In terms of the Municipal Systems Finance Act, the council is obliged to provide feedback to residents’ complaints, and this is not being done.
Residents and ward councillors were simply being ignored by the town planning department, she said.
Rob Crawford of the local community policing forum said there had been no prosecutions or demolitions, or visible signs of action to discourage the lawlessness.
“Some of our complaints go back five years. No one cuts illegal connections. People add rooms as they please, causing overcrowding and health issues.”
Councillor Carlo da Rochas, whose ward comprises parts of Bez Valley, Kensington, Bertrams and Observatory, said entire “villages” were springing up in backyards in his ward.
“I send photos, reports and e-mails almost on (a) daily basis to the town planning department and no one even responds. Town planning has lost control over our wards. I have illegal businesses in almost every block in my ward. Neighbours are losing money in their investments and the council, therefore, loses out on revenue.”
Ronaldo Sorban of the Observatory Residents’ Association said the blight was spreading to his area as well, and again, no one was listening to complaints.
“The rot has to stop,” he said.
Greeff said positive things had been achieved in Cyrildene.

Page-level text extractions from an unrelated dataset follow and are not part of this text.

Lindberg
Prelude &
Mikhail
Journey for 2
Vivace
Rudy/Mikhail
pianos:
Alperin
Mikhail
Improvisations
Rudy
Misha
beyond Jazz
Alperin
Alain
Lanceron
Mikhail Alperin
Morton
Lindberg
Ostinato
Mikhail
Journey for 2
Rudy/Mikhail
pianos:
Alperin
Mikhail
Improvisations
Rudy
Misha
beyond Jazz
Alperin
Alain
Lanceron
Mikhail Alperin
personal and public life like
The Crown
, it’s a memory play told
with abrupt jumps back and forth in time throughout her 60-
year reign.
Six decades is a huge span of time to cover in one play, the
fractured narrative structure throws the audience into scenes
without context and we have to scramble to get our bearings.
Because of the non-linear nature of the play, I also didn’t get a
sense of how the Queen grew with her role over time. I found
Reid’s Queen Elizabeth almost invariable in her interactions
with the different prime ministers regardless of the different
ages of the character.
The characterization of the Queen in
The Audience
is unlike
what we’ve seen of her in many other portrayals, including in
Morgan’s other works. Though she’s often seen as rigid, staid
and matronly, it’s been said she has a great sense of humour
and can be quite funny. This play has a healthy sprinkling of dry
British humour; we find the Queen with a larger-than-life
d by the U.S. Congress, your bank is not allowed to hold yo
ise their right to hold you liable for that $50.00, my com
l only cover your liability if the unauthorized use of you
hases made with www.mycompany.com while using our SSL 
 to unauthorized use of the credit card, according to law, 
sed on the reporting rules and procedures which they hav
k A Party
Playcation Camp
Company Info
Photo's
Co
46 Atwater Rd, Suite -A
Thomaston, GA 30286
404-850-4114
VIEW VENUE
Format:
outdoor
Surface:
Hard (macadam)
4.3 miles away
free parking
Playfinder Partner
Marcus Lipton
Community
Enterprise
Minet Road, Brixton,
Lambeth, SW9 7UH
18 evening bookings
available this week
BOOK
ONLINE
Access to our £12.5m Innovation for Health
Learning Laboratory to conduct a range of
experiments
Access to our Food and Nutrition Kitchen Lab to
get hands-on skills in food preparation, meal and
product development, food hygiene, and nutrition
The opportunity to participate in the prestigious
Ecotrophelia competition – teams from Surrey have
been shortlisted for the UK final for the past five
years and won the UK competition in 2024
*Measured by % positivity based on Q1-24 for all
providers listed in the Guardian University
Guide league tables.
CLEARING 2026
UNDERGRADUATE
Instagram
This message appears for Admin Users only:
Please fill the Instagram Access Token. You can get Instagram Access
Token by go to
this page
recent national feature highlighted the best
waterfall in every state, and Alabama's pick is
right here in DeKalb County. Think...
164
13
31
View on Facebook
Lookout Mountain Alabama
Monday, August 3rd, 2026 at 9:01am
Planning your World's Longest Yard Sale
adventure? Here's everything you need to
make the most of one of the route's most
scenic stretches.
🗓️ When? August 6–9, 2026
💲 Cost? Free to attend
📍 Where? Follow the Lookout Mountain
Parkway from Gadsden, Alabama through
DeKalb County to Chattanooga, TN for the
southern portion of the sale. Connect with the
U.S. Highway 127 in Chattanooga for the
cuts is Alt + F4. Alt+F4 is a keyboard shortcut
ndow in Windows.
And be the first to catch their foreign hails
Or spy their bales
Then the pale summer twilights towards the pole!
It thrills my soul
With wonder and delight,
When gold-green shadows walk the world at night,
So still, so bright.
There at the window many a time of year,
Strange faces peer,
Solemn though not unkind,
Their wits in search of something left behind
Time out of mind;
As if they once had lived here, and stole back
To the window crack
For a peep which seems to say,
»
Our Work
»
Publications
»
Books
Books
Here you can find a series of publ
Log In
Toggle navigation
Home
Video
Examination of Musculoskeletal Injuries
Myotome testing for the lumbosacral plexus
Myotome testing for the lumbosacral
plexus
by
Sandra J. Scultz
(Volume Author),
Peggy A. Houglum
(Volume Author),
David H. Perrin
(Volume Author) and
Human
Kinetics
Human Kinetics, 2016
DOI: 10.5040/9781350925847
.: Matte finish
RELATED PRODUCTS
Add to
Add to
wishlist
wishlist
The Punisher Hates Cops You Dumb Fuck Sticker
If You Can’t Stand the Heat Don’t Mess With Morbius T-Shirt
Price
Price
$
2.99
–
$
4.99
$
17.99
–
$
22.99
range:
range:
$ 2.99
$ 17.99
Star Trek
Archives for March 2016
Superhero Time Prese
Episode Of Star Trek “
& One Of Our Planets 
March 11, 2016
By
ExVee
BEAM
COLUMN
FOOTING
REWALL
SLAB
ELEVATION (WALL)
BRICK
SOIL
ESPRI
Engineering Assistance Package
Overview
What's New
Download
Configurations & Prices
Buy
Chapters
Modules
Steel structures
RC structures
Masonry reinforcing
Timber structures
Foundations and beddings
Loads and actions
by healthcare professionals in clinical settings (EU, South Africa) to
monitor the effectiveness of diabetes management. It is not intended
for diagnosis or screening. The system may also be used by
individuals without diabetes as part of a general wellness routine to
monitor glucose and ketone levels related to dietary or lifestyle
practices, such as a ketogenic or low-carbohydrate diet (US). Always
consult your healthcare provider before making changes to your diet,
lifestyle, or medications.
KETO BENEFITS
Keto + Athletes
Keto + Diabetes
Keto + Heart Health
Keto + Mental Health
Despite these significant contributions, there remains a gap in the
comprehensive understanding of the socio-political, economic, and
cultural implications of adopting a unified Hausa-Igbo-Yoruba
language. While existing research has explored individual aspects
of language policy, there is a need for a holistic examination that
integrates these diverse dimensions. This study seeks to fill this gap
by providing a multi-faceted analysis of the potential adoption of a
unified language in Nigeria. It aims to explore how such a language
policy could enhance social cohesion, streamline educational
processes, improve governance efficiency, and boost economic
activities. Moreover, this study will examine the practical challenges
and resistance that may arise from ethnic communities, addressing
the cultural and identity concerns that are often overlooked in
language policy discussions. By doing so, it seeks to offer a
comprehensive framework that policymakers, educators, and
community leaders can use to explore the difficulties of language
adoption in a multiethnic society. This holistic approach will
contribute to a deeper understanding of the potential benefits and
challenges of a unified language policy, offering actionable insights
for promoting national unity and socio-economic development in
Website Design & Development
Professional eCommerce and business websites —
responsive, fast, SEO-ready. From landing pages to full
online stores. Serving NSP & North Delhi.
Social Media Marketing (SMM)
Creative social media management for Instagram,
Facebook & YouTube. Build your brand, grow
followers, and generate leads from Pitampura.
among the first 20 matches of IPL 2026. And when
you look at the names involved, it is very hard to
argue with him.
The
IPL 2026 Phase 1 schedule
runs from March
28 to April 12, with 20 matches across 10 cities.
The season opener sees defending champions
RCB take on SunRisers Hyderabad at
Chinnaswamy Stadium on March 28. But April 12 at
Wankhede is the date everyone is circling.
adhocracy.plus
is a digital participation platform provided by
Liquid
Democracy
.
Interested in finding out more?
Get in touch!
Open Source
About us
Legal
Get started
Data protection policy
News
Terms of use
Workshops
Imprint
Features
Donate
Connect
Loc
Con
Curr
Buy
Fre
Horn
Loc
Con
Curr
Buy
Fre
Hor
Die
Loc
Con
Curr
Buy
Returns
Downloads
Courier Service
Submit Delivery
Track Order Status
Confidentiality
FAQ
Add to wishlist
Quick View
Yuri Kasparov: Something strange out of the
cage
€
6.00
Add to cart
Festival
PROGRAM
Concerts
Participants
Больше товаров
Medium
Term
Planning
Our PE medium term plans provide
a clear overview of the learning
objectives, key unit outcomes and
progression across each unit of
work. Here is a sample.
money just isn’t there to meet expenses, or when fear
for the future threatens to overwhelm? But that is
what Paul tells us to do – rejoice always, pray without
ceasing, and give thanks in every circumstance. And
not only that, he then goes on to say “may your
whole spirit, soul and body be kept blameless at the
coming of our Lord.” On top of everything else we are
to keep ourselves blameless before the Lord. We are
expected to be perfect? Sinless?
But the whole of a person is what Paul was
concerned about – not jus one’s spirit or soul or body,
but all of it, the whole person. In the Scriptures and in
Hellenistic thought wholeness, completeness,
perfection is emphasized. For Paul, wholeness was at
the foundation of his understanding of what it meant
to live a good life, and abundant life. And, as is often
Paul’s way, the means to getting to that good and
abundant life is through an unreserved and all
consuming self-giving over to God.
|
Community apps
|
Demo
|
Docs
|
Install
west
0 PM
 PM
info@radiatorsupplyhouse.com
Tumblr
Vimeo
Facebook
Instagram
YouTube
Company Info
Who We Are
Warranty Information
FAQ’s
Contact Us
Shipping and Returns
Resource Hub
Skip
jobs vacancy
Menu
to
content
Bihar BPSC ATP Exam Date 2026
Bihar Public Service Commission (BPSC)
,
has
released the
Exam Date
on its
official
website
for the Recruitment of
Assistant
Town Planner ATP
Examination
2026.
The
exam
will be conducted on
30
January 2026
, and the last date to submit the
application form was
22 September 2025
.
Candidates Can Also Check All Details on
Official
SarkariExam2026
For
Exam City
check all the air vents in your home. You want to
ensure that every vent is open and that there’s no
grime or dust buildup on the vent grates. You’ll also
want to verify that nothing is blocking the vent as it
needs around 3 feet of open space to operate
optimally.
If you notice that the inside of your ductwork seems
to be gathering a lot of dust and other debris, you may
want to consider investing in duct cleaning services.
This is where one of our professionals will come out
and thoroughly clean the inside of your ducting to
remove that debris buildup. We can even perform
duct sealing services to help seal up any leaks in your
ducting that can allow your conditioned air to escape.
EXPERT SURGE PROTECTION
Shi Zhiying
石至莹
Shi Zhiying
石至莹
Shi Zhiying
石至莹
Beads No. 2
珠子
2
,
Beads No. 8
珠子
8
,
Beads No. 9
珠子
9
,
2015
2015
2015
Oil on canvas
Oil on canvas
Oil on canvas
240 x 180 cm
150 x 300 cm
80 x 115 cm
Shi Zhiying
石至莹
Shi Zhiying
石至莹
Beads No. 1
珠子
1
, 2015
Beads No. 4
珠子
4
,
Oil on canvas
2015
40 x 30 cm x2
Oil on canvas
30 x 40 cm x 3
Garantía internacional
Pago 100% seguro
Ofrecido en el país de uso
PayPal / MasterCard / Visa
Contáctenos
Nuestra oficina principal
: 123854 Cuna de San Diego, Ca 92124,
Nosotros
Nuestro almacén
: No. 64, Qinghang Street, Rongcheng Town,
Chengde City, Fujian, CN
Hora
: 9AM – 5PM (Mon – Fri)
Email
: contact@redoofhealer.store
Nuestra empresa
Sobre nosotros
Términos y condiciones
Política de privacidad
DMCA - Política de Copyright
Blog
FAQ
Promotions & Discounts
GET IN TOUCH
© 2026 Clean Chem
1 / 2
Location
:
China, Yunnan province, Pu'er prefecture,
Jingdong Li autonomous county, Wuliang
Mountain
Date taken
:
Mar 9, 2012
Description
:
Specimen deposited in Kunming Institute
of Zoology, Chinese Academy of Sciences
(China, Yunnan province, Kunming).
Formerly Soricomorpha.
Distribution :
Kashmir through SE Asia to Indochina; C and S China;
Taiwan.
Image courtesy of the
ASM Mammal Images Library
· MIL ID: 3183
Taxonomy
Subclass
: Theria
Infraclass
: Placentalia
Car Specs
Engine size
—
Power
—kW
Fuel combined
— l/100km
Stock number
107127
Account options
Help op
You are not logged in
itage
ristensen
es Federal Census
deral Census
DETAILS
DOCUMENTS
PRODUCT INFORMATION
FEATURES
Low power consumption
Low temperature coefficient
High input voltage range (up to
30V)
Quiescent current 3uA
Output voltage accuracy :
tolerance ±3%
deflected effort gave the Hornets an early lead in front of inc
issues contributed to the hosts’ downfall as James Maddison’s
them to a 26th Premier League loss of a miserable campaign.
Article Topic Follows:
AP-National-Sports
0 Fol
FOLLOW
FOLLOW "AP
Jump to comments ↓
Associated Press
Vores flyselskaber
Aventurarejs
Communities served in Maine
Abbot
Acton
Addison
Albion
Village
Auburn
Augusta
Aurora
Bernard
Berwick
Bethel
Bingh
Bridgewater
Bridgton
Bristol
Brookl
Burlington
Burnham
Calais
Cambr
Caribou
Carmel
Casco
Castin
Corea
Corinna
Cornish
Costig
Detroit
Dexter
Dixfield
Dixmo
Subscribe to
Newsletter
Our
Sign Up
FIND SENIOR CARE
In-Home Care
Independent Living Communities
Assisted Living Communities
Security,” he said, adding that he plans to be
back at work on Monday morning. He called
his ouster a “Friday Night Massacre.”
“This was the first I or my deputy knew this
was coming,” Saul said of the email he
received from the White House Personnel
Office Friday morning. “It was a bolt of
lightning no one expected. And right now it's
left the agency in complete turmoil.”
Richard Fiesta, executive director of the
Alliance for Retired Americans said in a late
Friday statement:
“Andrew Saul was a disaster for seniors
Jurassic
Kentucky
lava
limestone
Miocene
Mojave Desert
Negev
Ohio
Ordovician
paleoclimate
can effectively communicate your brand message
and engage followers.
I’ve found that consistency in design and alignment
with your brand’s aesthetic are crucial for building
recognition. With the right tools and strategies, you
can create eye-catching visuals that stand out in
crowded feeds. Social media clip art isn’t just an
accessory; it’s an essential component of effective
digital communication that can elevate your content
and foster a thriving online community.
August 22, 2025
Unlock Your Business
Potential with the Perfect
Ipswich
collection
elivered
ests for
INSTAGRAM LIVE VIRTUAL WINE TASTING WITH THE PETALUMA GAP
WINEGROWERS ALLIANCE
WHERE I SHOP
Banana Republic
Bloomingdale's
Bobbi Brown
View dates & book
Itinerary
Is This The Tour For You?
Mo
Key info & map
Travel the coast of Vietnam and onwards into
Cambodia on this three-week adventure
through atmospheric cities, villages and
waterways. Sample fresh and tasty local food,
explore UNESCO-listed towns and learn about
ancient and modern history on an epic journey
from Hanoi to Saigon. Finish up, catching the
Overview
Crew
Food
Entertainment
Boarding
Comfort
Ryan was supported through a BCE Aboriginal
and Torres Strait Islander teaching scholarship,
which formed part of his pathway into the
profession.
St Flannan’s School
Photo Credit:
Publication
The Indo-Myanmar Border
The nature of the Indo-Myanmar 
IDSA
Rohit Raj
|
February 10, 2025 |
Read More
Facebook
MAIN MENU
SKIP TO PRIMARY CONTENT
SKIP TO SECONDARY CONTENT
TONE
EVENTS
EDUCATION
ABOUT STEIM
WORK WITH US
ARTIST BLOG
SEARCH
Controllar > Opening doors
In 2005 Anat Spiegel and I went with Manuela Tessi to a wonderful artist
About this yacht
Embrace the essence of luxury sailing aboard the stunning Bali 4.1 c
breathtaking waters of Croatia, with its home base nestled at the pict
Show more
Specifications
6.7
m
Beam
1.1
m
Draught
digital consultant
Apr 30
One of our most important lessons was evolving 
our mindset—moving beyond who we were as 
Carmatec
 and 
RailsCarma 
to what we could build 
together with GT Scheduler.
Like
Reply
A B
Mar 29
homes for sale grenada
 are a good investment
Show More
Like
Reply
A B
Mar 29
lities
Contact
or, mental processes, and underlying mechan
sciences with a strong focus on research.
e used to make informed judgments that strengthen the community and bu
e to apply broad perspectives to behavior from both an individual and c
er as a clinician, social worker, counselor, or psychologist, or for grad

A survey had been conducted and out of 85 properties visited, 32 transgressions had been found, 27 of which were illegal accommodation establishments. Twenty two had been handed over to attorneys for legal action, and two court orders were ready to be issued.
“The by-laws are not tough enough and the city has not been proactive enough. Even when we are alerted immediately at the start of building operations, and we issue stop orders, we are ignored, and once they have put a roof on the structure... we can no longer evict as the high court has ruled that we then have to find the occupants alternative accommodation,” she said.
City mayor Parks Tau had now asked her to put together a new task team to specifically address this issue, she said.
“We are looking at solutions which will include immediate demolition by JMPD, transferring the matter from the high court to the magistrate’s courts, re-introducing fines, and involving the SAPS and laying of criminal charges,” she said.